* **Extracted information**
=== Begin Enclosure ===

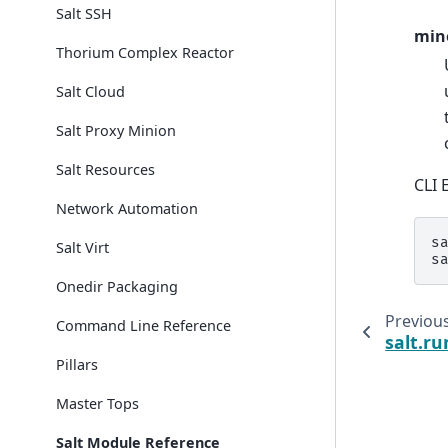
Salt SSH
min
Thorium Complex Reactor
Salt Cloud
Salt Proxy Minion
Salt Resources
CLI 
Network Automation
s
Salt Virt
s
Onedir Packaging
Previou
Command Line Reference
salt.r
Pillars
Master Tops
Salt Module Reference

=== End Enclosure ===
=== Begin Enclosure ===

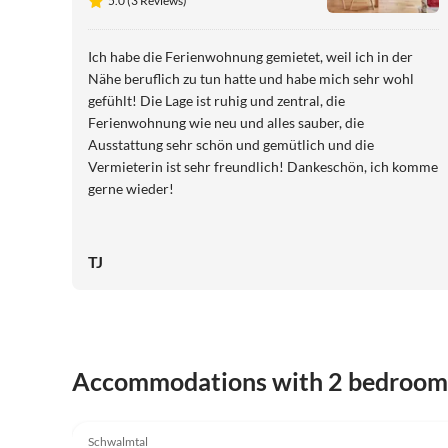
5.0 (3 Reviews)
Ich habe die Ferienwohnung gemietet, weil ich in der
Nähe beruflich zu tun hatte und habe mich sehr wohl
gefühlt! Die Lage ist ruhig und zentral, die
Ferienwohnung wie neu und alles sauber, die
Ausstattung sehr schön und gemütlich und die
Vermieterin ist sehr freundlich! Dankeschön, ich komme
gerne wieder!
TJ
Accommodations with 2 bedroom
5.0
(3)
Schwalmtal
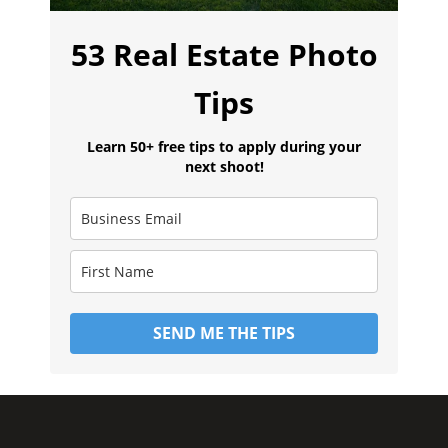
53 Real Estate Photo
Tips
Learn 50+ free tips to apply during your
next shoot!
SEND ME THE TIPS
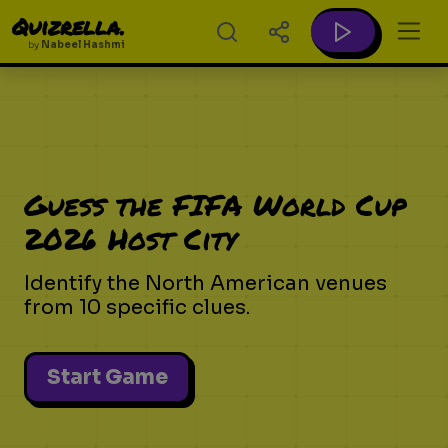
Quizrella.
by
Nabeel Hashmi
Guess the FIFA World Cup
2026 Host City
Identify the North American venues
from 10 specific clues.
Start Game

=== End Enclosure ===

* **Required work**
Only one stretch of the data above is needed. Restate it word for word, from the line containing "Network Automation" through the line containing "Salt Module Reference", both ends included.

* **Finished task**
Network Automation
s
Salt Virt
s
Onedir Packaging
Previou
Command Line Reference
salt.r
Pillars
Master Tops
Salt Module Reference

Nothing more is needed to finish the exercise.